Today, Fenton's Reagent is used to treat a variety of industrial wastes containing a range of toxic organic compounds (phenols, formaldehyde, BTEX, and complex wastes derived from dyestuffs, pesticides, wood preservatives, plastics additives, and rubber chemicals). The process may be applied to wastewaters, sludges, or contaminated soils, with the effects being:
* Organic pollutant destruction
* Toxicity reduction
* Biodegradability improvement
* Biological / Chemical Oxygen Demand removal
* Odor and color removal

Now I am not an agent of theirs, although I do approve of hydrogen peroxide as an environmentally friendly cleaner and disinfectant.  Unlike chlorine containing bleaches, it does not release chloride ions which accelerate the corrosion of metal fittings on one’s ‘convenience’.

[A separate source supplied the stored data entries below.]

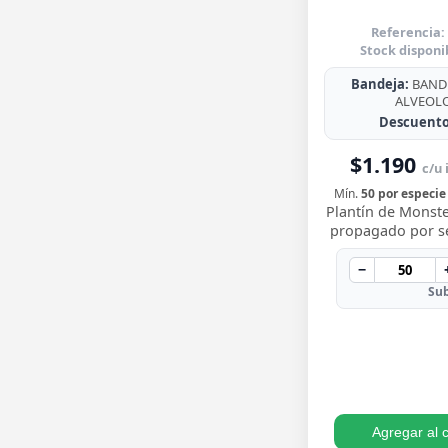
Referencia:
Stock disponi
Bandeja:
BANDE
ALVEOL
Descuento
$1.190
c/u 
Mín.
50 por especie
Plantín de Monste
propagado por sem
para trasplantar 
sus icónicas hoja
−
…
Sub
Agregar al c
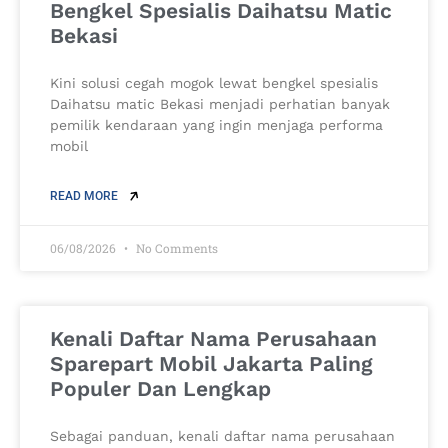
Bengkel Spesialis Daihatsu Matic
Bekasi
Kini solusi cegah mogok lewat bengkel spesialis
Daihatsu matic Bekasi menjadi perhatian banyak
pemilik kendaraan yang ingin menjaga performa
mobil
READ MORE
06/08/2026
No Comments
Kenali Daftar Nama Perusahaan
Sparepart Mobil Jakarta Paling
Populer Dan Lengkap
Sebagai panduan, kenali daftar nama perusahaan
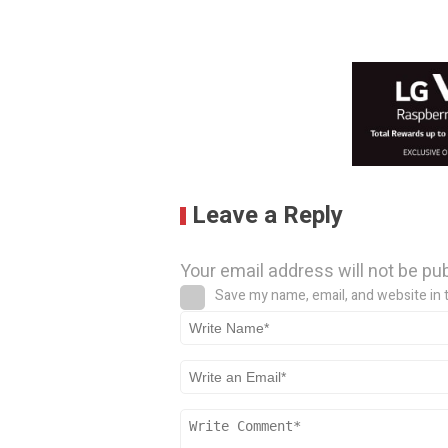
Leave a Reply
Your email address will not be pu
Save my name, email, and website in 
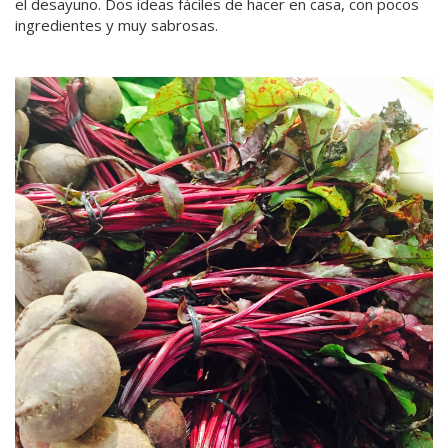
el desayuno. Dos ideas fáciles de hacer en casa, con pocos
ingredientes y muy sabrosas.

However, I quote them as they help me in writing this blog.  I was searching for Fenton’s reagent after seeing this on the Science Codex:

See off Alzheimer's with the color purple

Ground-breaking research from Professor Douglas Kell, published in the journal Archives of Toxicology, has found that the majority of debilitating illnesses are in part caused by poorly-bound iron which causes the production of dangerous toxins that can react with the components of living systems.

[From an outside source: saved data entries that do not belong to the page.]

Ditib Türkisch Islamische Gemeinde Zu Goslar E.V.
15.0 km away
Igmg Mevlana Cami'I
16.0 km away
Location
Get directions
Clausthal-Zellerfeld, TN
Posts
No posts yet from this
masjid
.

These toxins, called hydroxyl radicals, cause degenerative diseases of many kinds in different parts of the body.
It was this that reminded me of Fenton’s reagent, which produces hydroxyl radicals by the following reaction:

Picture courtesy of US Peroxide again.  In their chemistry page, they give this table:

Reactive Species Relative Oxidation Power (Cl2=1.0)
Fluorine                         2.23
Hydroxyl radical           2.06
Atomic oxygen (singlet) 1.78
Hydrogen peroxide        1.31
Perhydroxyl radical        1.25
Permanganate               1.24
Hypobromous acid         1.17
Chlorine dioxide             1.15
Hypochlorous acid          1.1
Hypiodous acid              1.07
Chlorine                         1 
Bromine                         0.8
Iodine                            0.54

That seems to put Fenton’s reagent right up next to fluorine, which is a nightmare to contain and handle.  However, this is thermodynamic oxidation power, not reactivity, so your Fenton’s will sit there nicely in a test-tube and not jump out at you.

The research review suggests that the pigments of purple fruit are just the thing to catch hold of that chelated iron and stop it reacting with peroxide naturally present in the body.  A chemical species which is powerful enough to clean up waste water circulating among one’s tissues?  The thought of hydroxyl running wild among one’s neurons and leading to Alzheimer’s is enough to send one rushing to the nearest greengrocer.

However, the UK NetDoctor now tells us

Purple fruit health claims premature

saying that the case is far from proven, and that
Crucially, though, there is still a need for more proof that food can have a meaningful effect on these specific pathways in humans. It would appear that the next steps in the exploration of this theory would be to establish the action of the individual compounds found in foods such as purple fruit and to test whether candidate foods affect either health outcomes or iron chelation in humans. Such research is likely to be long and complex.
Returning to the main article, you can link to this paper here, and it seems that Springer are giving you free access till the end of this year.

However, even if the compounds in purple berries are just the ticket, how would they get from the alimentary canal into the bloodstream and then cross the blood-brain barrier?

Or is it, I wonder, that the chelation must happen in the gut, before the iron gets into the bloodstream?